Pagar com a própria vida é uma 'imagem' forte. Algo de sacrifício por amor – ou por vício. Algo de redenção – morrer em lugar do(s) outro(s). Algo de perder-se em busca de um além (da vida, da realidade, etc). Sofrer de amor e morrer. A paixão avassalacora que ousa contra tudo e incendeia-se, a consumir-se nas próprias chamas. As imagens fortes, os amores pungentes, as personagens passionais – tudo o que se espera de uma obra romântica, ao estilo de Lord Byron: amores não correspondidos, casais obrigados a se separarem, famílias rivais. Ingredientes disponíveis desde “Tristan e Isolda” ou “Romeu e Julieta”.

As imagens em Wuthering Heights são fortes, pungentes, carregadas de uma atmosfera romântica gótica, trêmula sob os ventos uivantes que assombram os recém-chegados. Ou o recém-chegado, o Sr. Lockwood, o novo inquilino. A narração em 1a pessoa, feita pelo Sr. Lockwood, ressalta este efeito. O vento uivante a sacudir as janelas, o clamor da ventania a invadir a casa antiga, no alto do monte. As dimensões das colinas e campinas, a atmosfera em turbulências a humilhar a presença humana. Há um mundo lá fora, com certeza. Mas as descrições são psciológicas – refletem as angústias pessoais, subjetivas.

Sr. Lockwood explica o adjetivo “wuthering” no nome da residência do Sr. Heathcliff, “'soprante'/'uivante' sendo um significativo adjetivo provinciano, a descrever o tumulto atmosférico que nesta estação se apresenta como um tempo tempestuoso.” (“'wuthering' being a significant provincial adjective, descriptive of the atmospheric tumult to which its station is exposed in stormy weather.” cap. I, p. 20)

A descrição minuciosa do casarão de Wuthering Heights cria a atmosfera e o cenário onde ocorreu todo o drama. “Ocorreu”, pois a narrativa aborda um passado que condiciona o sofrimento presente das personagens. Estas têm descrições do caráter e do físico, mente e corpo, de forma direta, como seres num palco. Depois as ações mostrarão que não são exatamente o que parecem – ou demasiadamente o que parecem.

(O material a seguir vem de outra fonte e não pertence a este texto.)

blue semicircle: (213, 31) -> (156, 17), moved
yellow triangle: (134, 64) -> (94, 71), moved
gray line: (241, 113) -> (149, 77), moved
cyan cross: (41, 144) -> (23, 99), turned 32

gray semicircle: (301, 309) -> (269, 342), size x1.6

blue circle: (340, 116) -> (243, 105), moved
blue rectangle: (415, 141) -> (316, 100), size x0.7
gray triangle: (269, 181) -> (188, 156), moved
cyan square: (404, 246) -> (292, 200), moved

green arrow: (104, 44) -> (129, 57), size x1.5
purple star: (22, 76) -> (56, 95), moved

Por exemplo, a descrição física do Sr. Heathcliff : “Ele é um cigano de pele escura na aparência, com modos e vestes de um fidalgo: isto é, tão fidalgo quanto são os muitos proprietários rurais: antes um desleixado, talvez, ainda que não levando a mal a sua negligência, pois ele é uma figura altiva e de boa aparência; e um tanto sombrio.” (“He is a dark-skinned gipsy in aspect, in dress and manners a gentleman: that is, as much a gentleman as many a country squire: rather slovenly, perhaps, yet not looking amiss with his negligence, because he has an erect and handsome figure; and rather morose.” p. 21)

Adjetivos são importantes, aqui. 'slovenly': desleixado, relaxado ; 'morose': deprimente, sombrio ; assim o novo inquilino observa o senhorio da propriedade rural. Ao seu lado, o servo Joseph, um 'cão de guarda' fiel, é 'hale and sinewy', isto é, robusto e vigoroso, e 'well braced', de braços fortes.

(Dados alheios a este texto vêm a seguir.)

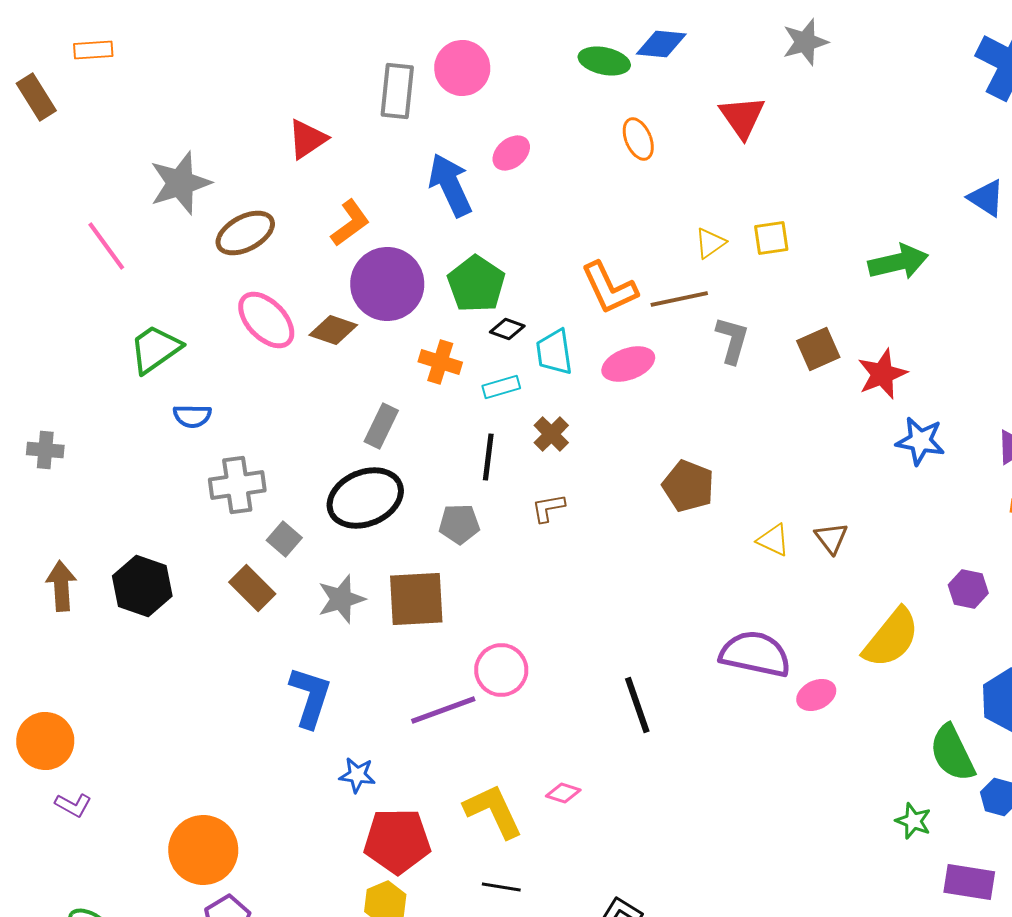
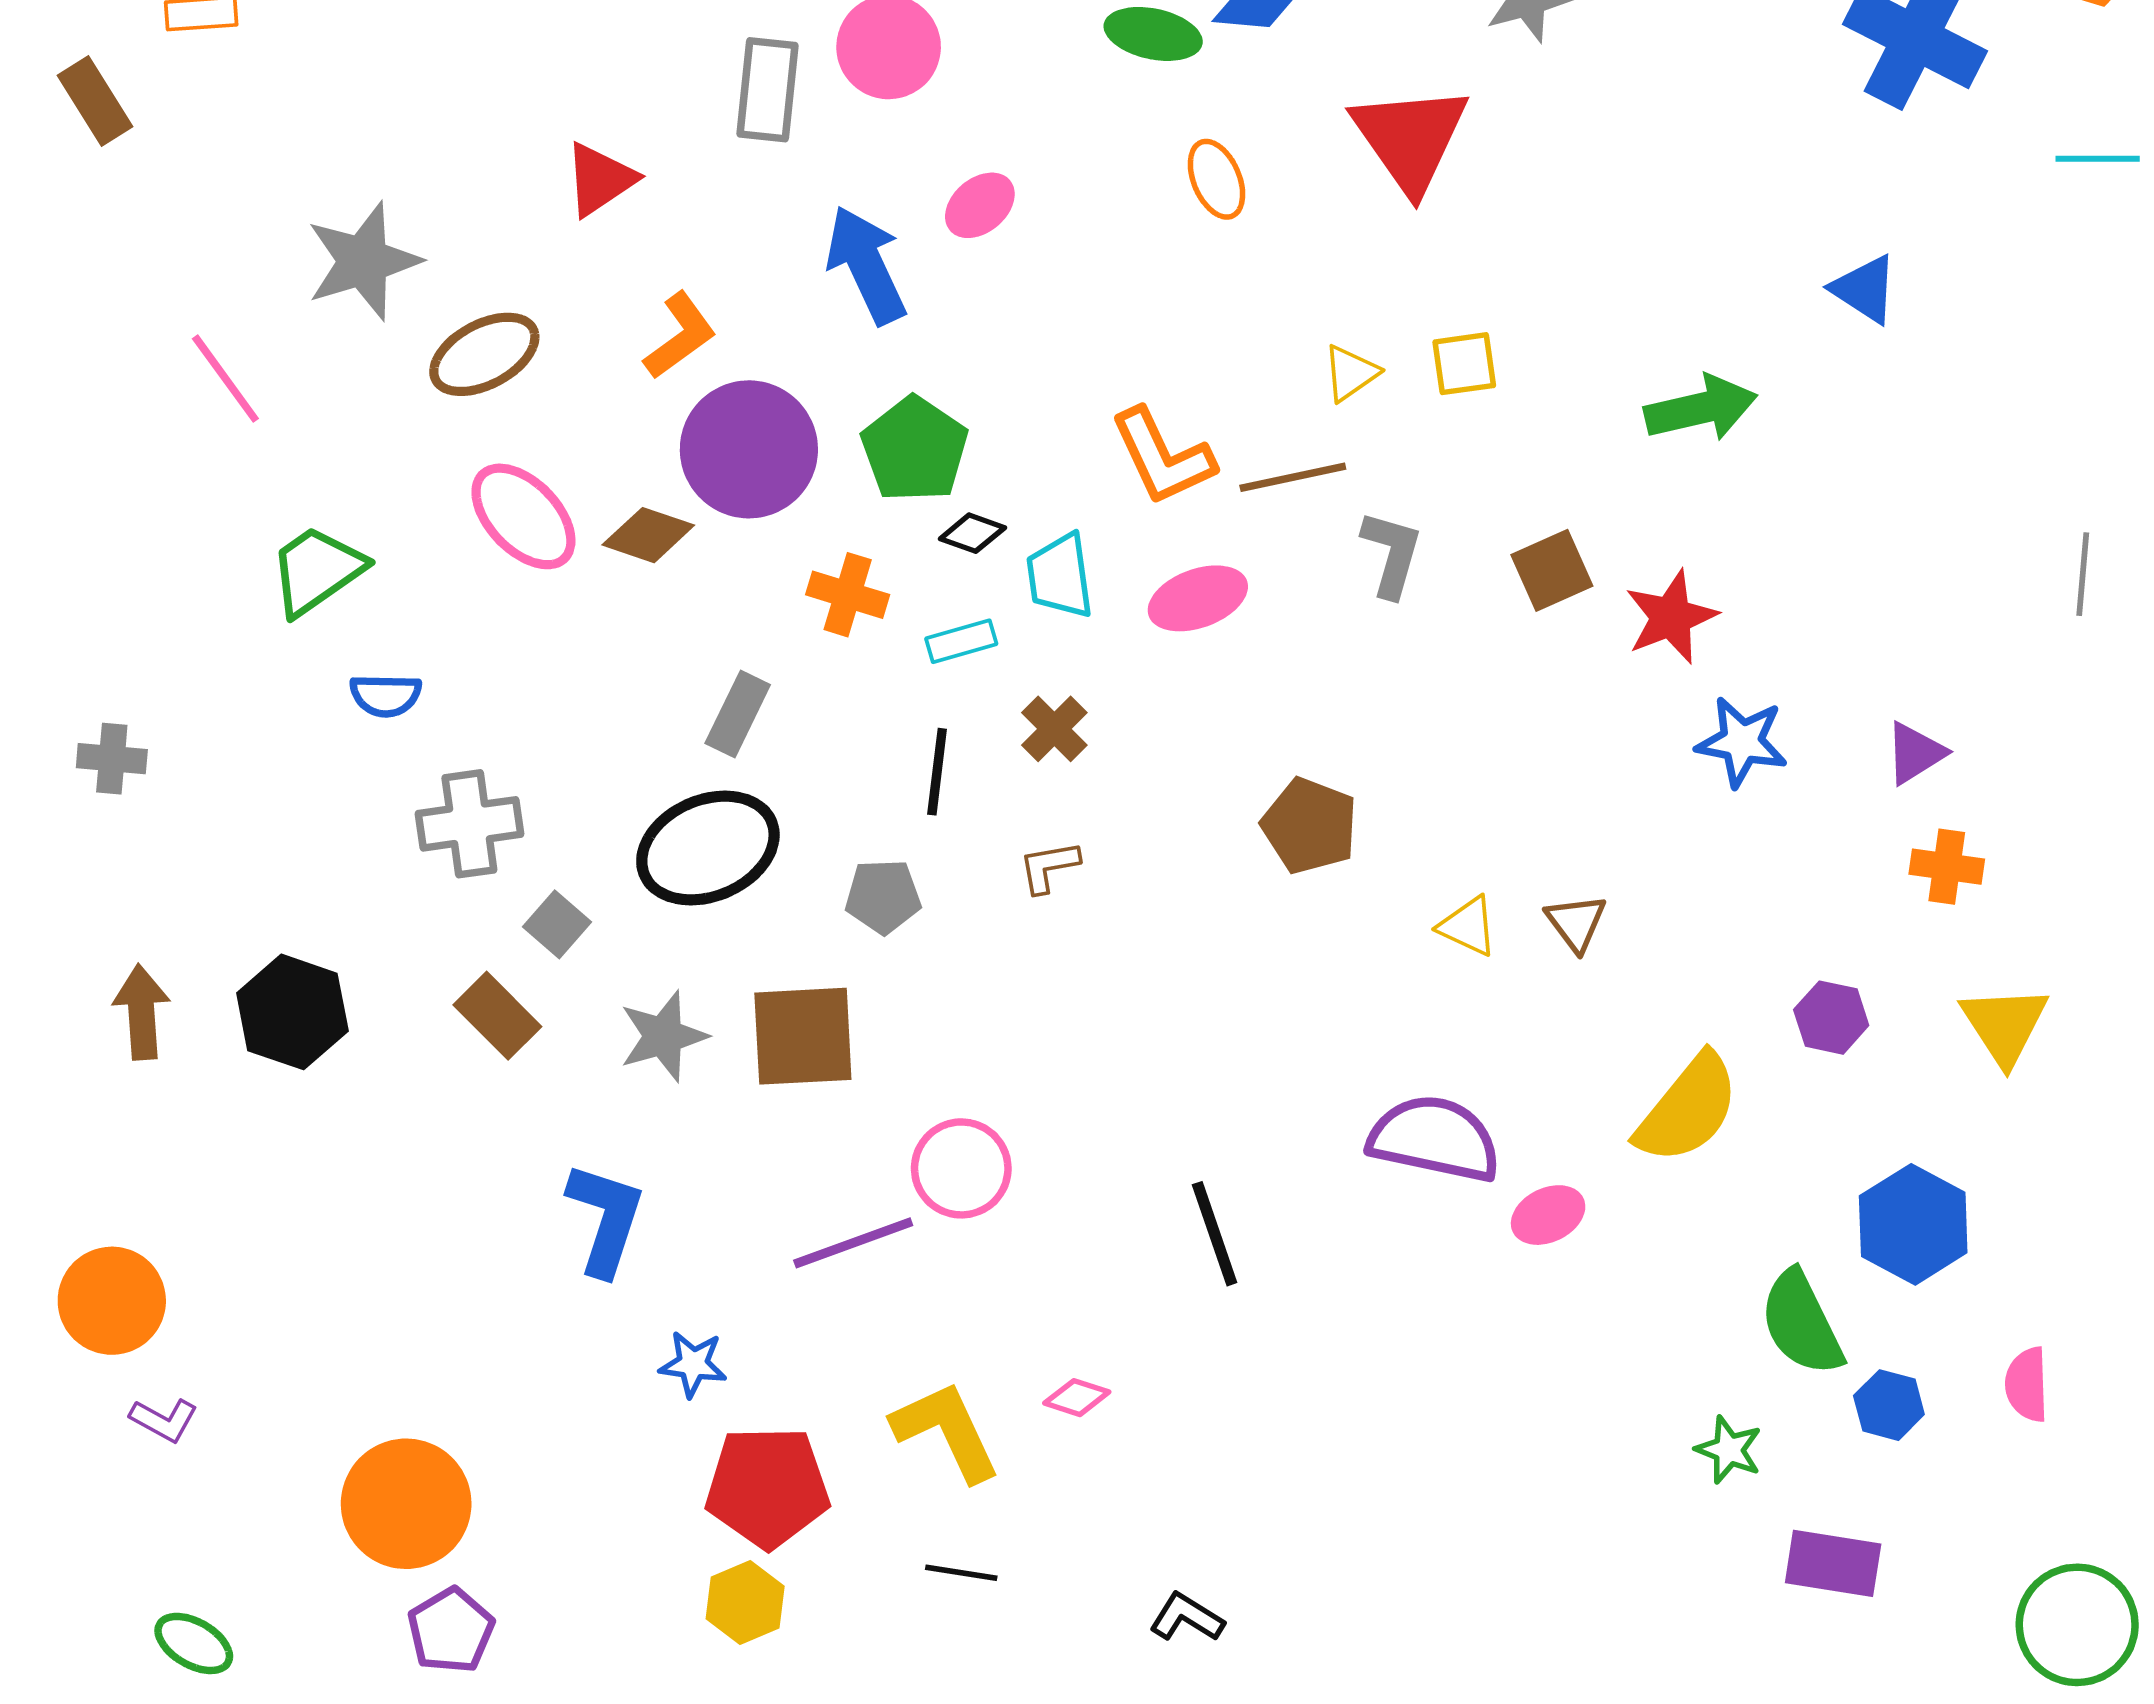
red triangle: (742, 117) -> (1410, 138), size x1.4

A solidão é um 'lugar comum' no ambiente soturno, o próprio narrador (Sr. Lockwood) confessa-se um 'retraído', “Eu confesso com vergonha – retraído friamente em mim-mesmo, tal um caracol; a cada olhar afastado com frieza e mais distante; (...) Por tal curiosa virada de ânimo eu ganhei a reputação de insensível; quão imerecido, em solidão eu posso apreciar.”(“I confess it with shame – shrank icily into myself, like a snail; at every glance retired colder and farther; (...) By this curious turn of disposition I have gained the reputations of deliberate heartlessness; how undeserved, I alone can appreciate” cap. I, p. 21)

O modo de Narrativa não é um detalhe numa Obra deste porte. No modo onisciente, de 3a pessoa, o Narrador saberia demais, e despertaria pouca 'simpatia'. Não que o/a Leitor/a deva 'gostar' do Narrador, mas ter uma relação de 'crença' que não seja apenas condescendência. A Narrativa em 1a pessoa, quando a Voz sofre também nas tessituras do enredo, cria uma 'empatia' maior. Esta Narração em 1a pessoa destaca-se nos exemplos 'góticos' de “Frankenstein”, “Dracula”, e nos contos de E A Poe. (Em breve, um ensaio sobre cada obra...)

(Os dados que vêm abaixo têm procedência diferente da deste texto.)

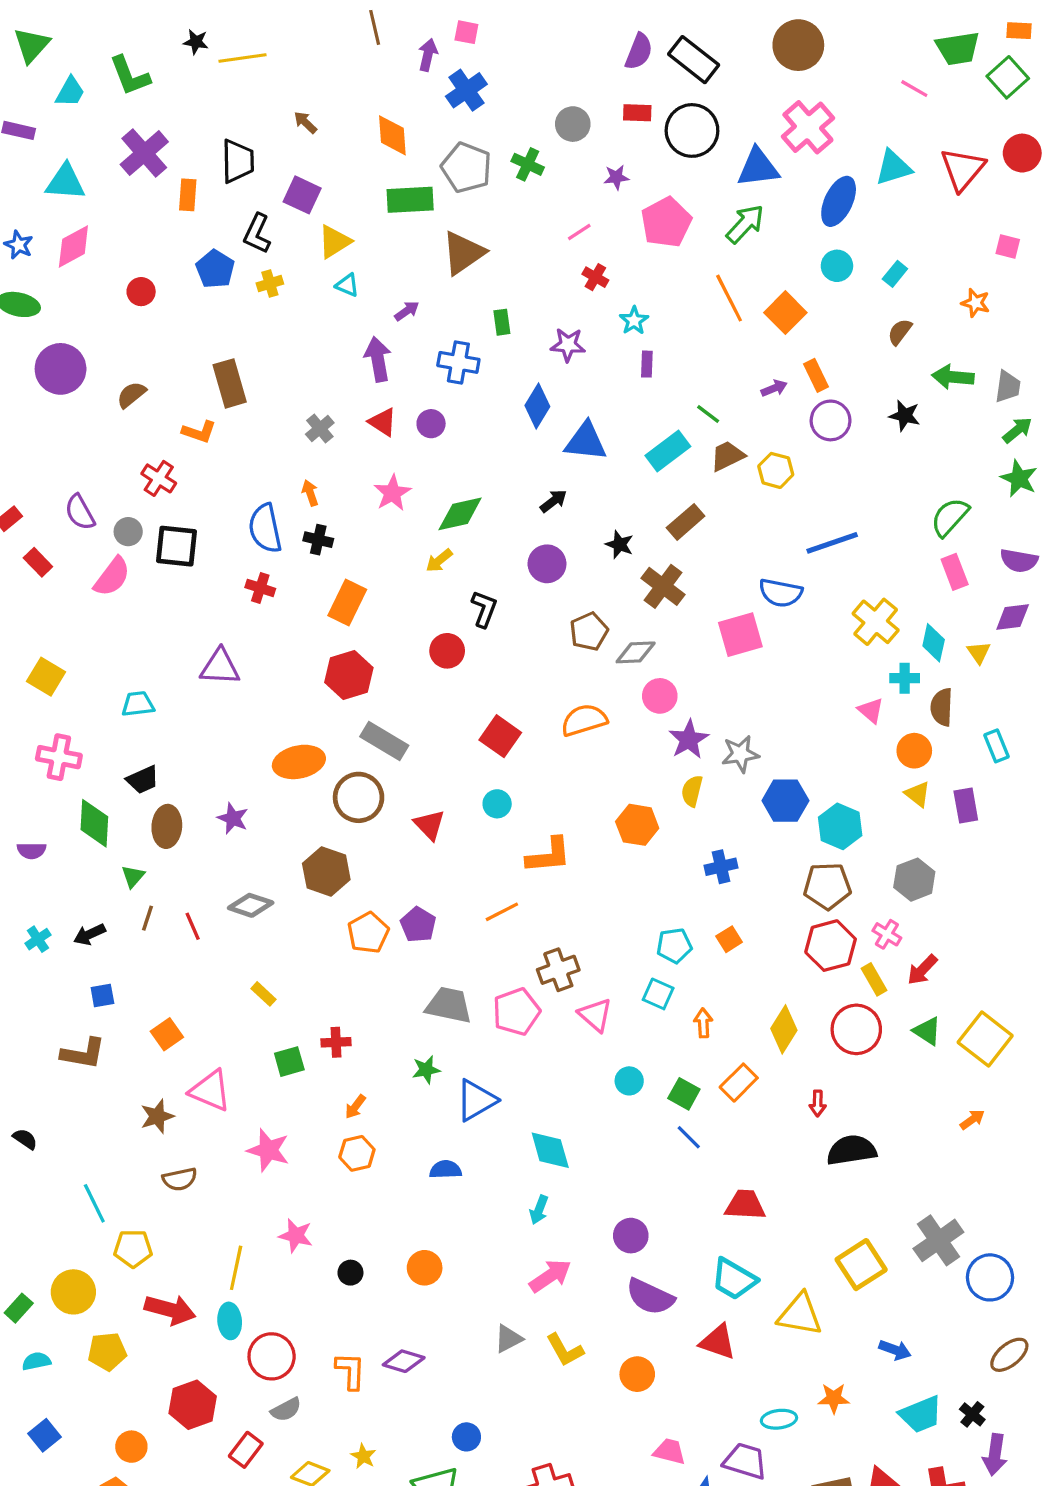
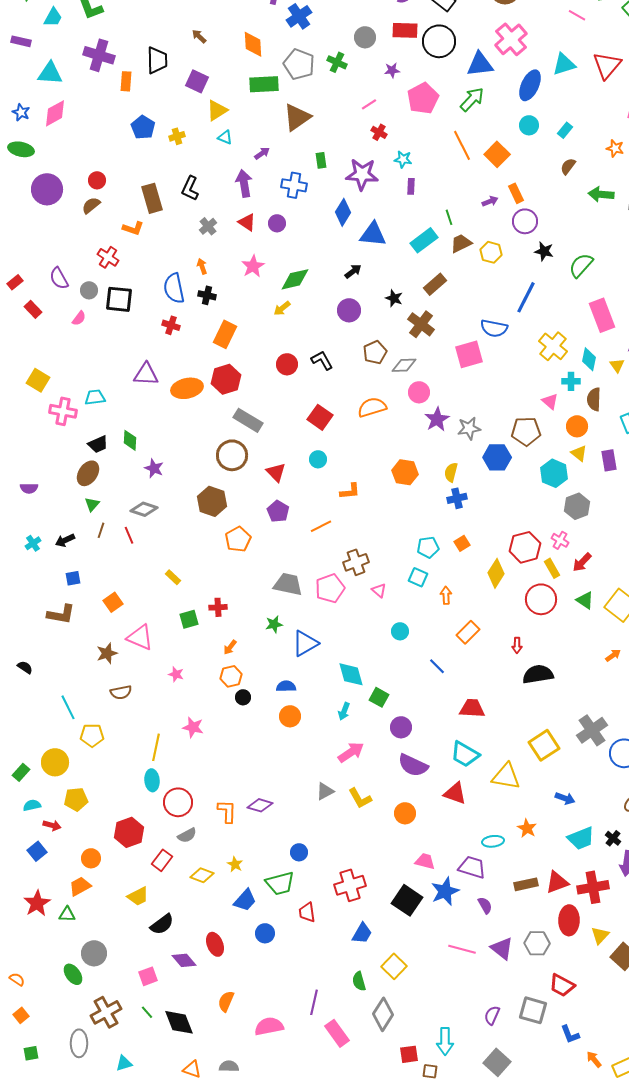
red rectangle: (637, 113) -> (405, 30), size x1.4
purple cross: (144, 153) -> (99, 55), turned -32
black L-shape: (257, 234) -> (190, 188), moved
red circle: (141, 292) -> (97, 180), moved
cyan star: (634, 321) -> (403, 159), turned -30
purple star: (568, 345) -> (362, 174), size x1.5
green line: (708, 414) -> (449, 217), turned 35
black star: (905, 416) -> (544, 251), moved
green semicircle: (950, 517) -> (581, 265), moved
blue line: (832, 543) -> (526, 297), turned -44
pink rectangle: (955, 572) -> (602, 315), size x1.5
pink semicircle: (112, 577) -> (79, 318), size x0.6
black L-shape: (484, 609) -> (322, 360), moved, turned -50
pink cross: (59, 757) -> (63, 411), moved
orange ellipse: (299, 762) -> (187, 388), moved
yellow semicircle: (692, 791) -> (451, 472), moved
green diamond: (94, 823) -> (130, 440), moved, size x0.7
brown ellipse: (167, 826) -> (88, 473), moved, turned 30
cyan hexagon: (840, 826) -> (554, 473), moved
orange L-shape: (549, 855) -> (350, 491), size x0.7
brown pentagon: (827, 886) -> (526, 431), moved
gray diamond: (251, 905) -> (144, 509), moved
purple pentagon: (418, 925) -> (278, 511), moved
pink triangle: (595, 1015) -> (379, 590), size x0.7
yellow diamond: (784, 1029) -> (496, 573), moved
green square: (684, 1094) -> (379, 697), moved
pink star: (268, 1150) -> (176, 674), size x0.6
orange circle: (425, 1268) -> (290, 716), moved
black circle: (350, 1273) -> (243, 697), moved
red arrow: (170, 1310) -> (52, 825), moved, size x0.6
orange star: (834, 1398) -> (527, 828), turned 30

A reclusão do Sr. Heathcliff mantida pelos cães nada amistosos, “Não sabemos como receber visitantes”, ele diz. Realmente Heathcliff tem 'cara de poucos amigos' e dá uma lição de misantropia no recluso inquilino. O Sr. Lockwood tece comparações entre ele mesmo e o Sr. Heathcliff quanto ao quesito 'misantropia',”Estou perplexo em quão sociável eu venho me sentir em comparação com ele.” (“It is astonishing how sociable I feel myself compared with him.” cap. I, p. 23)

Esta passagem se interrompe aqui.